Il Serraglio è un luogo di scarsa permeabilità rispetto alla città: si tratta di uno spazio chiuso e cupo pieno di luoghi nascosti e poco accessibili; ha chiaramente tutte le caratteristiche per essere luogo di spaccio e malavita. Consideriamo poi il fatto che le zone nei pressi delle stazioni sono notoriamente luoghi di degrado e di emarginazione sociale: la conformazione architettonico-urbanistica della piazza del Serraglio rende ancora più critica questa condizione, accentuando le problematiche, sia di ordine pubblico e quindi di controllo, sia di vivibilità.

Il Serraglio è anzi un non luogo, ovvero un luogo privo di un’identità, quindi un luogo anonimo, staccato dal contorno della città che invece ha una connotazione specifica grazie alla sua tradizione e alla sua storia; neppure le caratteristiche materiche sono espressione della città.

La zona presenta la facciata muraria che costituisce un limite sia dal punto di vista fisico, sia concettuale. Inoltre l’area non ha nessun rapporto naturalistico, visivo o percettivo con il parco del lungo Bisenzio, e male si rapporta con via Magnolfi che dovrebbe essere uno dei luoghi con più valore della nostra città, in quanto è l’asse diretto dalla stazione a Piazza del Duomo, un modo per risolvere questo problema potrebbe essere quella di chiudere al traffico via Cavallotti che attualmente rappresenta un taglio, un limite alla cucitura Serraglio-Via Magnolfi. E’ in sostanza un luogo estraniante, poco accessibile e permeabile che si vive solo il giorno, quando le persone ci si recano per studiare o per prendere il treno; è dunque attrattivo solo a fasi alterne e privo di solidità di interesse, requisito che concederebbe una presenza costante di persone che vivono la zona. L’unico vero accesso che porta verso la città è quello che parte da Piazza Ciardi.
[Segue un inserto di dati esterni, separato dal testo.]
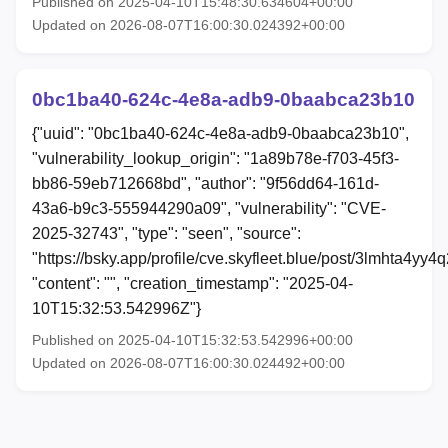
Published on 2025-04-10T15:48:30.634604+00:00
Updated on 2026-08-07T16:00:30.024392+00:00
0bc1ba40-624c-4e8a-adb9-0baabca23b10
{"uuid": "0bc1ba40-624c-4e8a-adb9-0baabca23b10",
"vulnerability_lookup_origin": "1a89b78e-f703-45f3-
bb86-59eb712668bd", "author": "9f56dd64-161d-
43a6-b9c3-555944290a09", "vulnerability": "CVE-
2025-32743", "type": "seen", "source":
"https://bsky.app/profile/cve.skyfleet.blue/post/3lmhta4yy4q
"content": "", "creation_timestamp": "2025-04-
10T15:32:53.542996Z"}
Published on 2025-04-10T15:32:53.542996+00:00
Updated on 2026-08-07T16:00:30.024492+00:00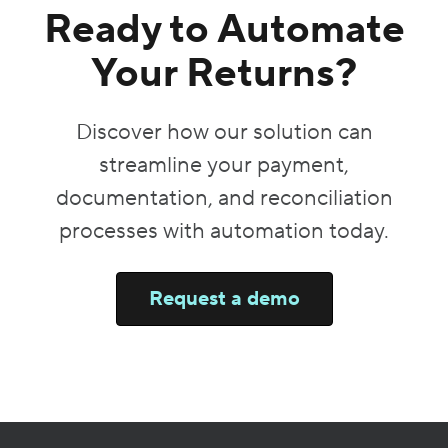
Ready to Automate
Your Returns?
Discover how our solution can
streamline your payment,
documentation, and reconciliation
processes with automation today.
Request a demo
Il parcheggio è inutilizzato, così come quello di piazza del Mercato Nuovo e di Viale Galilei, nonostante le loro dimensioni; dovrebbe essere incentivata la fruizione di questi. La piazza dovrebbe essere aperta verso il parco del Bisenzio, creando sia una interazione fisica, morfologica, materica e sopratutto visiva, dando la percezione di uno spazio libero, aperto e vivibile che crea nelle persone l’intenzione e la voglia di attraversare l’area e di accedere alla città, contrastando l’attuale percezione di essa come luogo di paura e chiusura.
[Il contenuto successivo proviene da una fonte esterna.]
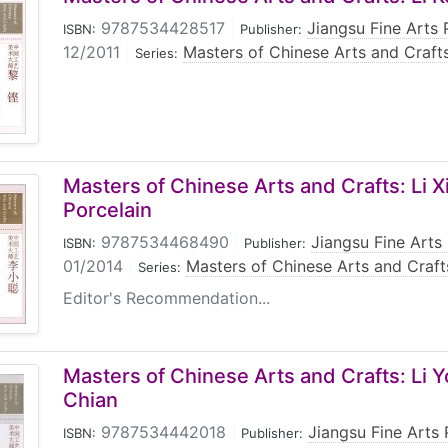
9787534428517
|
Jiangsu Fine Arts 
ISBN:
Publisher:
12/2011
|
Masters of Chinese Arts and Craft
Series:
Masters of Chinese Arts and Crafts: Li X
Porcelain
9787534468490
|
Jiangsu Fine Arts
ISBN:
Publisher:
01/2014
|
Masters of Chinese Arts and Craft
Series:
Editor's Recommendation...
Masters of Chinese Arts and Crafts: Li
Chian
9787534442018
|
Jiangsu Fine Arts
ISBN:
Publisher:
L’area dovrà essere data in gestione ad associazioni e al Pin, cosicché le attività contribuiscano a rendere questo nuovo luogo costantemente attivo ed attrattivo.

Si creerebbe un sistema di flussi di persone che potrebbe favorire l’apertura di locali e di realtà di aggregazione sociale, al fine di evitare accumuli e sovraffollamento in Piazza San Marco e Piazza Mercatale ed incentivando al contrario il circolo virtuoso della riqualificazione policentrica e quindi di tutte o quasi delle aree della città.

Noi crediamo dunque nella valorizzazione della vita collettiva della società attraverso la gestione di suddetti flussi e la funzionalizzazione delle aree come strumento per combattere la microcriminalità. Vogliamo inoltre proporre un concorso di idee con premio per l’Area del Serraglio.